Hospital Metropolitano do Barreiro: exemplo do mal fazer
 
O povo mineiro e os trabalhadores do Sistema Único de Saúde da Grande Belo Horizonte esperam há quase dois anos o Hospital Metropolitano do Barreiro. A construção seria realizada pelo modelo de Parceria Público-Privada (PPP), prometido como mais eficiente, mais rápido e mais barato. E se transformou no exemplo do mal fazer da atual Prefeitura de Belo Horizonte e do Governo de Minas Gerais.
 
Precisamos de Mais Hospitais?
Não há dúvidas: uma boa e ampla rede de serviços de saúde na atenção primária, com Centros de Saúde e Equipes de Saúda da Família de qualidade e com boas condições de trabalho, diminuiria muito a superlotação das UPAs e Hospitais. Em BH, as 578 equipes de saúde da família estão sobrecarregadas e desvalorizadas.

Também não há dúvidas de que problemas estruturais da sociedade brasileira e mineira, como educação, moradia, salário, renda e transporte público, são determinantes sociais da saúde e doença. Portanto, sem direitos sociais plenos não há direito à saúde.

Mas, em BH, dados da UPA Barreiro evidenciam que, na média, pacientes ficam 2 a 3 dias em observação na UPA antes de serem encaminhados a algum hospital para internação hospitalar (a UPA deveria ser apenas uma rápida passagem). Alguns ficam até 13 dias aguardando vaga. E, cerca de 10-20% dos atendimentos são de pessoas oriundas de outras cidades da região metropolitana.  Além disso, todos sabem da longa fila de espera para cirurgias, consultas especializadas, exames de imagem e mesmo vagas em CTIs.
 
Precisamos de Mais Transparência!
O Hospital Metropolitano do Barreiro foi promessa de campanha de Márcio Lacerda em 2008. Seriam ofertadas por mês 10 mil consultas especializadas, 1,4 mil internações hospitalares, 700 cirurgias.
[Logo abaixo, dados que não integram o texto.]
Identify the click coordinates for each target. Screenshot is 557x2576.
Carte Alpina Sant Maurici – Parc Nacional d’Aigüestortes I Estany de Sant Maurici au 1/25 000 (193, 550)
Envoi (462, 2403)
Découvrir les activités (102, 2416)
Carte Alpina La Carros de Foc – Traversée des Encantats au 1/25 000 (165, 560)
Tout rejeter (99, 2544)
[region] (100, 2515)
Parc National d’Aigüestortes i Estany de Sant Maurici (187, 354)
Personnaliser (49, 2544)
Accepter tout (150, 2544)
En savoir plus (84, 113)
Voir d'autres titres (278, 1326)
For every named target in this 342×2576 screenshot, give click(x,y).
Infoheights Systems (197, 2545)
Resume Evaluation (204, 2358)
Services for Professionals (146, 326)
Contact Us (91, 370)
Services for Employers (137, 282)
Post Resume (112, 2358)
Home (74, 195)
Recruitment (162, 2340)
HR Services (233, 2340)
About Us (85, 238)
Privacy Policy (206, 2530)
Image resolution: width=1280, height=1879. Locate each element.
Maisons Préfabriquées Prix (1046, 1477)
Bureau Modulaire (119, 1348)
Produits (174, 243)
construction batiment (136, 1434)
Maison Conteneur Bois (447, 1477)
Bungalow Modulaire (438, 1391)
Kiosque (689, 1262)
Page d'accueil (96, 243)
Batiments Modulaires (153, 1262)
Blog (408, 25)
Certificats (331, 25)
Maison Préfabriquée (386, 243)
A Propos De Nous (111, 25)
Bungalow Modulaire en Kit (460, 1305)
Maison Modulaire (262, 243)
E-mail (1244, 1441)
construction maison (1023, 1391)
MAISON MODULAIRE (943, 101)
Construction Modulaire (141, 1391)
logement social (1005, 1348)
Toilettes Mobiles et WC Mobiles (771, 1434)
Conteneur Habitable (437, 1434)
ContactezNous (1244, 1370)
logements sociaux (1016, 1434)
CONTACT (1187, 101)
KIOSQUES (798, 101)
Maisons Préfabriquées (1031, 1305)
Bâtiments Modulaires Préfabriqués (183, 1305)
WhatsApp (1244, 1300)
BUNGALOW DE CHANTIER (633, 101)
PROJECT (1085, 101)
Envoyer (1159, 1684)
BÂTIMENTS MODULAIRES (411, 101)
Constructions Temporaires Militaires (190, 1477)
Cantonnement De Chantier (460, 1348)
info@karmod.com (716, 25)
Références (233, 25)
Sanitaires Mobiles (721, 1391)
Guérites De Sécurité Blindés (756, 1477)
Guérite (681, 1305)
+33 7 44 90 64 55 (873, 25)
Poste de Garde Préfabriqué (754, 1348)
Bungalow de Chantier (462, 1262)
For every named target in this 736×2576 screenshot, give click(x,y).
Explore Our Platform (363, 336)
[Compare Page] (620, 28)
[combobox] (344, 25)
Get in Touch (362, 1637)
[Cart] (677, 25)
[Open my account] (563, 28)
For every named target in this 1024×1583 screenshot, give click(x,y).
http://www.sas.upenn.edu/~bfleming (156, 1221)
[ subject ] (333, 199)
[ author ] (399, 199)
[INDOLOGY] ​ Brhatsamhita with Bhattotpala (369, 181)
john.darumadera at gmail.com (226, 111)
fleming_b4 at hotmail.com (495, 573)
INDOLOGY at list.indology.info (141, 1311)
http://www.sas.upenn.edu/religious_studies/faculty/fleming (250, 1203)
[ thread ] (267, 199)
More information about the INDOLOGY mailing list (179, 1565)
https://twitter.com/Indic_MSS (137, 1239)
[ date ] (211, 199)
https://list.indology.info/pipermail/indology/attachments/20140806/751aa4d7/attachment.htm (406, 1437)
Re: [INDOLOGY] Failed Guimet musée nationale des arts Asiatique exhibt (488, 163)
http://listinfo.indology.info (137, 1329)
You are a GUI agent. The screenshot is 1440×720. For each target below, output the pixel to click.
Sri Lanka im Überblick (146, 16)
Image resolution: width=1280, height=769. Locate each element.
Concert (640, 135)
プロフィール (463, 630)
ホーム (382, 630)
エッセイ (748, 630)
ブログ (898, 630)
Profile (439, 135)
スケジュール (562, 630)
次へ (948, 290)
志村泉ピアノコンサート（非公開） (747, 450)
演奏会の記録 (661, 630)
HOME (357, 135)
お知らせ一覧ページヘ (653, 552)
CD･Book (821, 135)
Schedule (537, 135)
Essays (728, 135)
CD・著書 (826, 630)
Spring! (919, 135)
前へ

Em pelo menos 5 situações, a PBH deve explicações do que foi feito:

1-    Projeto da Obra
A Estruturadora Brasileira de Projetos (EBP) foi anunciada em maio de 2010 como empresa escolhida para o projeto. Outras empresas podiam manifestar interesse em até 60 dias. Recebeu R$1,15 milhões do Governo Estadual e R$1,15 milhões da PBH. No entanto, o Tribunal de Contas Estadual (TCE) observou que a EBP estava autorizada a iniciar o trabalho pelo menos 3 meses antes, o que pode configurar favorecimento. Curioso é que a EBP é dirigida por um ex-secretário do Ministério da Fazenda de Zélia Cardoso e de Antônio Palocci.

2-    Abandono da Obra
A primeira fase da obra foi realizada a partir de licitação. Venceu a Construtora Santa Bárbara que recebeu R$15,6 milhões, trabalhou entre junho de 2010 e abril de 2011, quando abandonou a obra. A PBH aplicou multa de R$509 mil. Curioso é que a Construtora Santa Bárbara participou de umas das obras públicas mais caras da história de Minas Gerais, a Cidade Administrativa, além do Hospital da UNIMED, Toca II e reforma da Santa Casa, entre outras grandes obras. Segundo o Jornal Hoje em Dia, isso encareceu a obra de R$31,9 para R$38,3 milhões.

3-    Retomada das obras
A PBH fez nova licitação e venceu a Construtora Tratenge, do filho do dono do Hospital Mater Dei, segundo o Novo Jornal. A Tratenge recebeu mais R$23 milhões para a obra e, ao assumir, fez críticas públicas a qualidade do trabalho da Santa Bárbara. Entregou a obra em maio de 2013. Curioso é que a Tratenge foi a única habilitada pela PBH a participar da licitação, da qual foi vencedora.

4-    Modelo PPP
A segunda fase seria realizada com o modelo de PPP. A vencedora foi o Consórcio Novo Metropolitano, liderado pela Andrade Gutierrez. Curioso é que a própria Tratenge, em consórcio com a empresa Planova, em dezembro de 2011, abriu mão de concorrer em favor da Andrade Gutierrez logo após ganhar licitações para a primeira fase da obra, em setembro de 2011.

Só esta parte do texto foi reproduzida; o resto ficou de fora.